Bobby Hooper

Personal information
- Born: December 22, 1946 Lees Creek, Ohio, U.S.
- Died: May 9, 2024 (aged 77) Chillicothe, Ohio, U.S.
- Listed height: 6 ft 0 in (1.83 m)
- Listed weight: 180 lb (82 kg)

Career information
- High school: Simon Kenton (Lees Creek, Ohio)
- College: Dayton (1965–1968)
- NBA draft: 1968: 8th round, 100th overall pick
- Drafted by: New York Knicks
- Position: Point guard
- Number: 12, 20

Career history
- 1968–1969: Indiana Pacers
- Stats at Basketball Reference

= Bobby Hooper (basketball) =

American basketball player (1946–2024)

Bobby Joe Hooper (December 22, 1946 – May 9, 2024) was an American professional basketball player who spent one season in the American Basketball Association (ABA) as a member of the Indiana Pacers. He was drafted out of University of Dayton by the New York Knicks in the eighth round of the 1968 NBA draft, but did not play for them.

==High school==
Hooper graduated from Simon Kenton High School in Lees Creek, Ohio.

==University of Dayton==
Hooper was a three-year letter-winner and starter for the Dayton Flyers.

He played as a junior point guard for the 1966–67 Dayton Flyers team that played in the NCAA Basketball Championship game.

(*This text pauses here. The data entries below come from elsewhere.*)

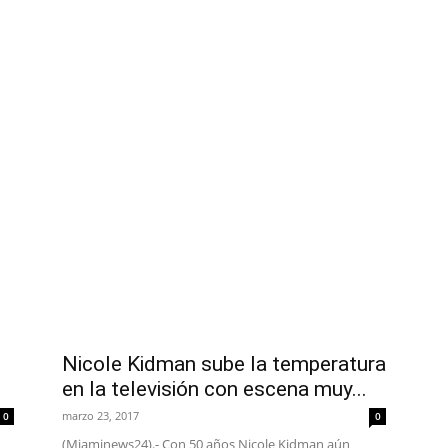
Nicole Kidman sube la temperatura
en la televisión con escena muy...
marzo 23, 2017
0
0
(Miaminews24).- Con 50 años Nicole Kidman aún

Hooper's shot with four seconds left to defeat Western Kentucky in the first round was called the second greatest last-second shot in Dayton history. They defeated North Carolina Tar Heels men's basketball 76–62 in the national semifinal game before losing to UCLA, 79–64. In the championship game, Hooper tallied 6 points, 5 rebounds and 2 assists.

With Hooper as their point guard, the Flyers reached the NCAA Sweet 16 in 1965–66, and the NIT championship game in 1967–68. He scored 1,059 career points, and set school records (since surpassed) in consecutive free throws made with 34 and career free throw percentage at .835.

He was named to the 1967 All-Mideast regional team and the 1968 All-NIT team.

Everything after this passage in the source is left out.